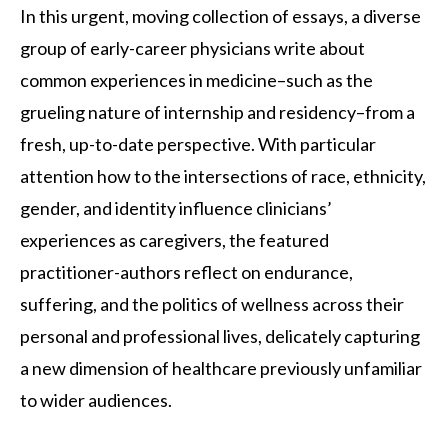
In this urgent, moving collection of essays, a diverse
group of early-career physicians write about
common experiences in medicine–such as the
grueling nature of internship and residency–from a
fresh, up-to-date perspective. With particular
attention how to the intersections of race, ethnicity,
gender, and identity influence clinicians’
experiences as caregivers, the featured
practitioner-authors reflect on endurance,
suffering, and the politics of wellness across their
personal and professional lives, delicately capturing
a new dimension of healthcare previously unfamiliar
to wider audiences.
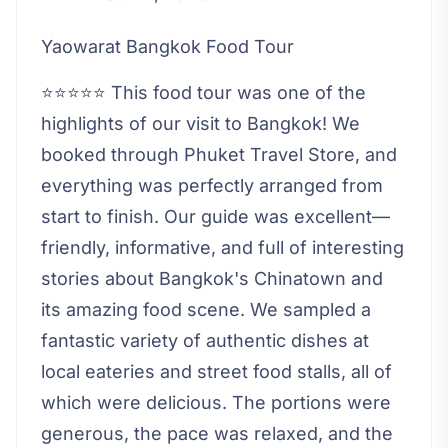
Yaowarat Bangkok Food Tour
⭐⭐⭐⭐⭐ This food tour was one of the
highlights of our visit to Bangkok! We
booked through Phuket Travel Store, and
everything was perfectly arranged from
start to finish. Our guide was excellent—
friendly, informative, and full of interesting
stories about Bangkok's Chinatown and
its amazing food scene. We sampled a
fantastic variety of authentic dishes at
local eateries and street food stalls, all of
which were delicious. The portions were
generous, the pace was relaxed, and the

=====

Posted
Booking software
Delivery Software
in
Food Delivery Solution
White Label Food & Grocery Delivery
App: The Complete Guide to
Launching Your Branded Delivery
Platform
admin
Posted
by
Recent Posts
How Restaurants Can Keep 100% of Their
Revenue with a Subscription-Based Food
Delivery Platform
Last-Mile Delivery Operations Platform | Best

=====

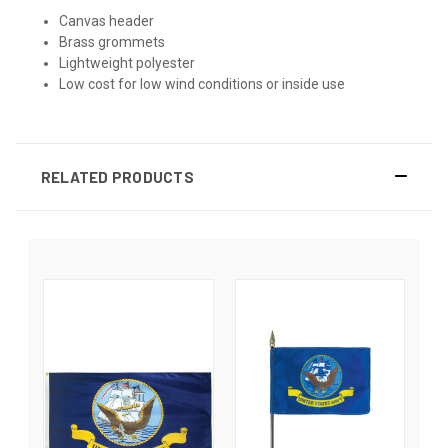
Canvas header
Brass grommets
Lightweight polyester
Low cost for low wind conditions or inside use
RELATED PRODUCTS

=====

- _Activity_
Read through the records above and copy the lines that contain "Bangkok".

- _Solved problem_
Yaowarat Bangkok Food Tour
highlights of our visit to Bangkok! We
stories about Bangkok's Chinatown and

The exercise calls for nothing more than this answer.